What Happens When INFJs and INFPs Fall in Love

When I was in my 20’s, I fell madly in love with a guy and ended up moving across the country for him. We were together for three months in Seattle before he broke up with me and started dating someone else. A couple of friends had moved out to the West Coast with me, so I wasn’t totally alone, but I was still devastated. Not only over losing the guy, but also because it seemed like no one else around me understood what I was going through.

This had been a pattern before the Seattle-guy breakup, and it continued to be a pattern afterward. For a long time, I assumed that I was too sensitive, or that I got too attached to people. For a while, I just thought something was wrong with me. Why couldn’t I get over people as fast as others did? Why did it take me a year or two, or an even longer amount of time, before I wasn’t actively in pain over a relationship crashing and burning? And maybe the weirdest thing of all, why did I still FEEL the energy of the person long after we had ceased to speak or even glimpse each other in real life?

I was so confused over these things for so many years. It wasn’t until I discovered I was an INFJ personality type, and I started coaching other INFJ personality types, as well as INFP personality types, that I learned I wasn’t alone. Many of my clients reported to me that they had the same experience with romantic relationships. They said that they rarely met anyone who they felt a deep connection with, but every few years or so, a person dropped into their life who felt like a soulmate. This person was usually complicated, struggling with unresolved wounds, and could also understand them on a level that hardly anyone else could.

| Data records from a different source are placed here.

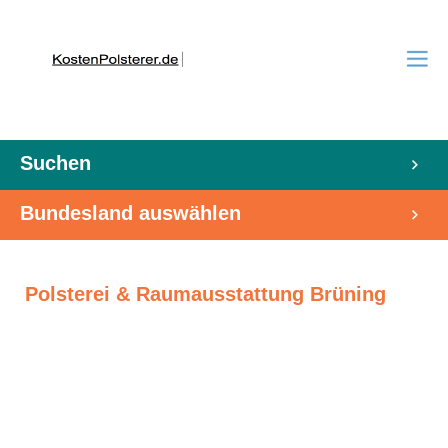
Suchen
Bundesland auswählen
Polsterei & Raumausstattung Brüning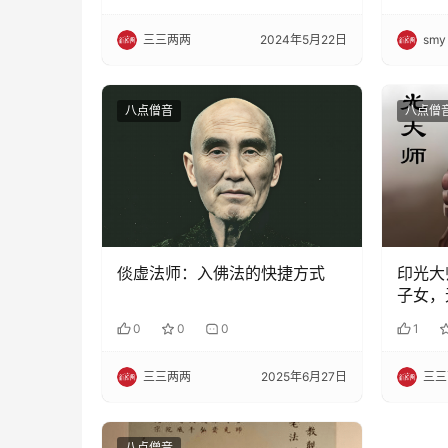
三三两两
2024年5月22日
smy
八点僧音
八点僧
倓虚法师：入佛法的快捷方式
印光大
子女，
0
0
0
1
三三两两
2025年6月27日
三三
八点僧音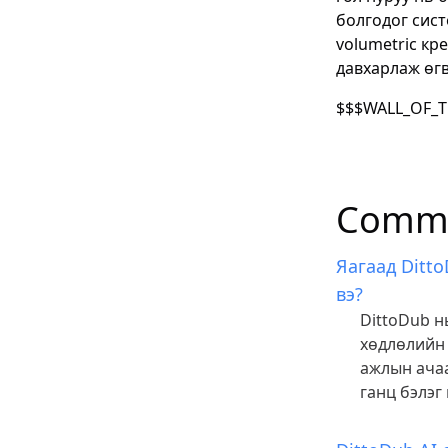
болгодог сист
volumetric кр
давхарлаж өгв
$$$WALL_OF_T
Commo
Яагаад Ditt
вэ?
DittoDub нь
хөдлөлийн 
ажлын ачаа
ганц бэлэг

Once the INFJ or INFP became close with the person (whether that meant they entered into an “official” relationship with them or not) they then felt some kind of merging take place. After that, the connection they shared with the other person was extreme. They almost always knew what the other person was feeling (one woman described it to me as “tapping into a phone line”), and sometimes experienced actual telepathy with them. They also experienced a heightened sense of euphoria and awareness in their own life, which usually manifested as intense creative inspiration. Many people told me that their soulmate also felt like their “muse,” and that, even though the relationship was oftentimes confusing and painful, it also resulted in them writing a great deal of poetry, finally starting their novel, writing music, painting, or making some other kind of artwork at a level they had never been able to achieve before.

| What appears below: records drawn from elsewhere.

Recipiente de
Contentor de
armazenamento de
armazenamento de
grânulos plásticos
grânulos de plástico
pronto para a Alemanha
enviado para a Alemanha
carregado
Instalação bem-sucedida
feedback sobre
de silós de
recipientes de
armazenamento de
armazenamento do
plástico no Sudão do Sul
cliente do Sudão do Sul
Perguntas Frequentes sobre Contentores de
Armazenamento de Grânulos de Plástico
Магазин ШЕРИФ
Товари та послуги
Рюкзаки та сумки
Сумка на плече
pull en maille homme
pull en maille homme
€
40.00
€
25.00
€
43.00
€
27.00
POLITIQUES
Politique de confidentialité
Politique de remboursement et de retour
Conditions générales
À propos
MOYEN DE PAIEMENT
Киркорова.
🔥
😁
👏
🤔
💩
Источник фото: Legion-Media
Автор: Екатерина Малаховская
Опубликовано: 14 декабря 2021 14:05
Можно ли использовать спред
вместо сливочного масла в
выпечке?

Because of this heightened awareness and inspiration, many clients told me also that they were able to see life in a way they never had before. It was like their intuition came on full blast and they were able to see the synchronicities in everything and feel the grand design of life happening every single second. Some said it was exhausting, and some said it was exhilarating. Everyone said that—no matter how the experience ended with the other person—they wouldn’t trade it for anything.

This is exactly what I have experienced in my own life when I have fallen in love with someone, and this is why it’s always been so painful for me to let them go. I believe that falling in love for an INFJ or an INFP is an altogether different experience than it is for other types. For most people, it seems that they find someone they’re attracted to, then they gauge how compatible they are with that person and if that person would be a good fit for the partner role in their life, and if they are a good fit, then they become a couple with that person. That’s not at all how it happens for me, and judging from hundreds of other INFJs and INFPs I’ve talked to about this subject, that’s not how it is for INF types in general.

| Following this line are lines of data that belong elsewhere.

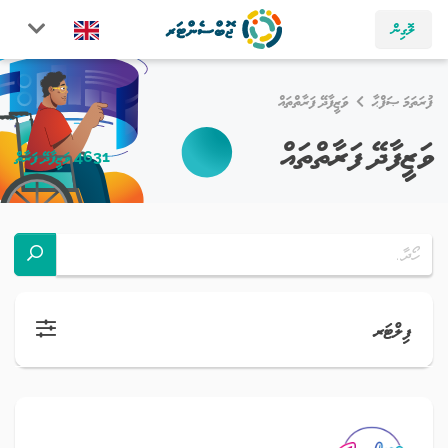
ލޮގިން
ފުރަތަމަ ޞަފްޙާ
ވަޒީފާދޭ ފަރާތްތައް
ވަޒީފާދޭ ފަރާތްތައް
4631 ވަޒީފާދޭ ފަރާތް
ފިލްޓަރ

For INFJs and INFPs, we are usually busy pursuing whatever it is we’ve decided might hold the key to the meaning of life for us when someone stumbles across our path. This person triggers curiosity in us, then fascination, and finally obsession. This person almost always carries some kind of information for us as well. Maybe they mirror our own wounds, or they’re modeling a way of being in the world that is the total opposite of how we negotiate reality. Maybe they are five steps behind us in the growth journey and we want to help them catch up, or maybe they’re five steps ahead of us, and we want to catch up to them. Whatever it is about them that draws us in, the energy that activates our obsession revolves around growth and evolution for both ourselves, and the other person. In fact, that’s kind of the whole point of ANY relationship for an INFJ or an INFP. If it’s not primarily about growth and evolution, we’re not interested.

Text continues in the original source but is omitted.